Simbolisme Elang Laut: Elang laut dalam puisi ini bisa dianggap sebagai simbol kebebasan dan keindahan alam yang bebas. Kematiannya di tengah topan dan tenggelam ke dalam air biru menggambarkan ketidakpastian dan kerentanannya, meskipun ia awalnya terlihat kuat.

Cinta yang Kabur: Penyair mengajukan pertanyaan apakah elang laut juga tahu bahwa panggilan cinta tidak dapat ditahan oleh kabut yang menguap saat pagi hari tiba. Ini bisa diartikan sebagai refleksi tentang ketidakpastian dalam cinta dan kehidupan.

Atmosfer Melankolis: Puisi ini memiliki nada melankolis yang kuat, terutama ketika elang laut jatuh dan rumahnya di gunung kelabu tetap sunyi. Ini menciptakan perasaan kehilangan dan kehampaan.

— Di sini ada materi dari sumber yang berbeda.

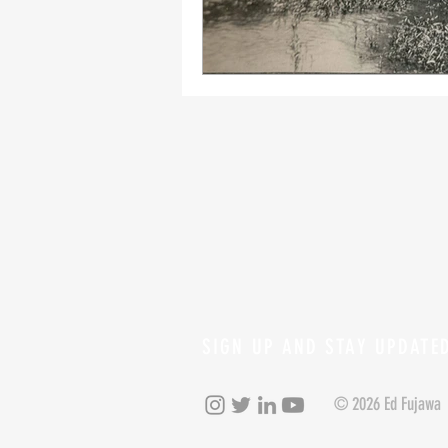
SIGN UP AND STAY UPDATE
© 2026 Ed Fujawa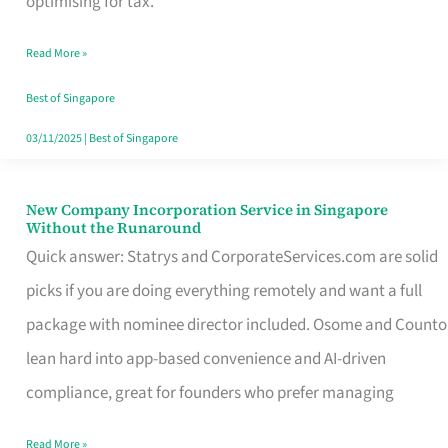
optimising for tax.
Savers
Read More »
Really
Take
Best of Singapore
in
03/11/2025
|
Best of Singapore
Singapore
New Company Incorporation Service in Singapore
New
Without the Runaround
Company
Quick answer: Statrys and CorporateServices.com are solid
Incorporation
picks if you are doing everything remotely and want a full
Service
package with nominee director included. Osome and Counto
in
lean hard into app-based convenience and AI-driven
Singapore
compliance, great for founders who prefer managing
Without
Read More »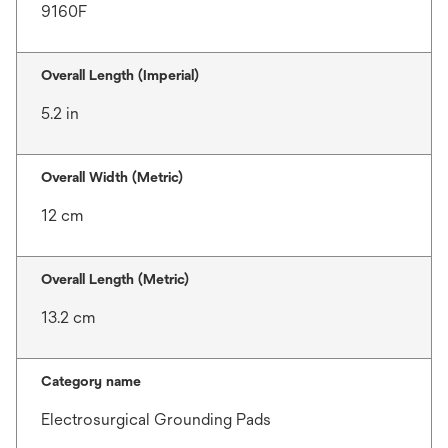
9160F
Overall Length (Imperial)
5.2 in
Overall Width (Metric)
12 cm
Overall Length (Metric)
13.2 cm
Category name
Electrosurgical Grounding Pads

Penggunaan Bahasa: Penyair menggunakan bahasa yang sederhana namun kuat dalam puisi ini. Pemilihan kata-kata seperti "jatuh elang laut ke air biru, tenggelam" dan "rumahnya di gunung kelabu akan terus sunyi" memperkuat perasaan kesepian dan kehilangan.

Kontras Alam dan Manusia: Puisi ini menggambarkan kontras antara alam yang indah dan kuat dengan kelemahan manusia. Alam, seperti elang laut dan ombak, tetap tidak peduli dengan manusia, bahkan saat manusia mengalami penderitaan atau kehilangan.

Akhir yang Menggugah: Puisi ini berakhir dengan gambaran anjing yang meratapi orang mati. Ini menciptakan gambaran yang menggugah dan mempertanyakan arti hidup dan kematian dalam konteks alam.

Puisi "Elang Laut" adalah karya sastra yang menghadirkan gambaran alam yang indah dan merenungkan makna kehidupan, cinta, dan kematian. Ini mengundang pembaca untuk merenung tentang peran manusia dalam alam semesta yang luas dan kuasa alam yang lebih besar daripada kita.

Asrul Sani
Puisi: Elang Laut
Karya: Asrul Sani

Biodata Asrul Sani:
  • Asrul Sani lahir pada tanggal 10 Juni 1926 di Sumatera Barat.
  • Asrul Sani meninggal dunia pada tanggal 11 Januari 2004 (ada usia 77 tahun) di Jakarta, Indonesia.
  • Asrul Sani adalah salah satu pelopor Angkatan '45 (bersama Chairil Anwar dan Rivai Apin).